Et l’avocat général près de la Cour d’appel de Paris ne s’embarrasse pas de faux-semblants pour l’écrire : Cesare est un « homme de fuite, son obsession est de demeurer sans cesse dans ce halo brumeux, littéraire et mondain qui évite l’affrontement brutal et impitoyable avec la réalité des quatre meurtres auxquels il a participé en Italie, en 1978 et 1979, avec ses camarades des Prolétaires armés pour le communisme ».
Paragraphe qui fait tout aussi joyeusement l’impasse sur les dénégations du principal concerné que sur les conditions pour le moins contestables du procès par contumace qui lui a valu d’être condamné à la réclusion perpétuelle à perpétuité en 1988.
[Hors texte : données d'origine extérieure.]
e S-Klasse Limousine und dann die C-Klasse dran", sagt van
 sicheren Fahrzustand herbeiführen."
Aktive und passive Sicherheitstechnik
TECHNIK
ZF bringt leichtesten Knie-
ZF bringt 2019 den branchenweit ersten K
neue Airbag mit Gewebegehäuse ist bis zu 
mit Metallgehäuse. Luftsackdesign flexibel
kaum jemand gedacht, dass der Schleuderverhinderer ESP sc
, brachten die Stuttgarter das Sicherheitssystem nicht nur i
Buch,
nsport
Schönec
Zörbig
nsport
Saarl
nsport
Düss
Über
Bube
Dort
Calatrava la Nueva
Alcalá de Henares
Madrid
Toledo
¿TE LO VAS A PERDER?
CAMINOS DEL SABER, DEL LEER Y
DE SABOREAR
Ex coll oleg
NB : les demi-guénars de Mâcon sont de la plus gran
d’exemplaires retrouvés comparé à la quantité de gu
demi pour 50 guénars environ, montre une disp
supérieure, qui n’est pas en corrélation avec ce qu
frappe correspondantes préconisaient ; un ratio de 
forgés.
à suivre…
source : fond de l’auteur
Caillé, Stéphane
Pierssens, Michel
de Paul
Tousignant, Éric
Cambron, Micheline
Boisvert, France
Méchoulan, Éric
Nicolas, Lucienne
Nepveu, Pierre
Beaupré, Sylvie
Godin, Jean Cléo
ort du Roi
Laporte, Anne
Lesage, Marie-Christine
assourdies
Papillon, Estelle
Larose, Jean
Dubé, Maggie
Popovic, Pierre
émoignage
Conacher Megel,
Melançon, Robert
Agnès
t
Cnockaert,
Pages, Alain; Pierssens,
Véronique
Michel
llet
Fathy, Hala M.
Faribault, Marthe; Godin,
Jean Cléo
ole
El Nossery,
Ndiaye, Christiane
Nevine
Au premier rang desquelles des preuves matérielles inexistantes, un procès instruit à charge et une évidente volonté politique de faire des anciens activistes d’extrême-gauche les boucs émissaires d’une époque d’abord marquée par les coups bas de l’Etat italien et par les attentats de l’extrême-droite.
Des éléments qui devraient pourtant titiller une certaine fibre légale chez Philippe Bilger.
Lequel ne compte à l’évidence pas s’arrêter à de si basses considérations.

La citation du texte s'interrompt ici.